Entries taken from a collection:

+ + +

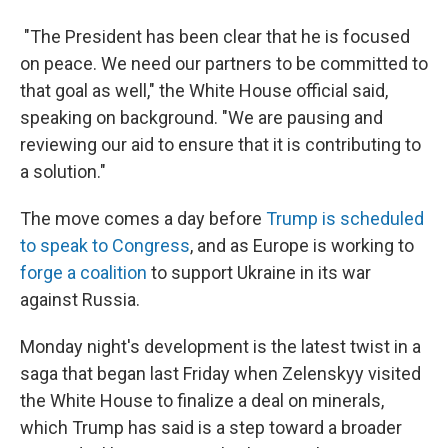
"The President has been clear that he is focused
on peace. We need our partners to be committed to
that goal as well," the White House official said,
speaking on background. "We are pausing and
reviewing our aid to ensure that it is contributing to
a solution."
The move comes a day before
Trump is scheduled
to speak to Congress
, and as Europe is working to
forge a coalition
to support Ukraine in its war
against Russia.
Monday night's development is the latest twist in a
saga that began last Friday when Zelenskyy visited
the White House to finalize a deal on minerals,
which Trump has said is a step toward a broader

+ + +

### TASK GOAL
A word-for-word copy of the lines above from the one with "on peace. We" through the one with "is working to", inclusive, is the only output wanted.

### ANSWER TO THIS EXERCISE
on peace. We need our partners to be committed to
that goal as well," the White House official said,
speaking on background. "We are pausing and
reviewing our aid to ensure that it is contributing to
a solution."
The move comes a day before
Trump is scheduled
to speak to Congress
, and as Europe is working to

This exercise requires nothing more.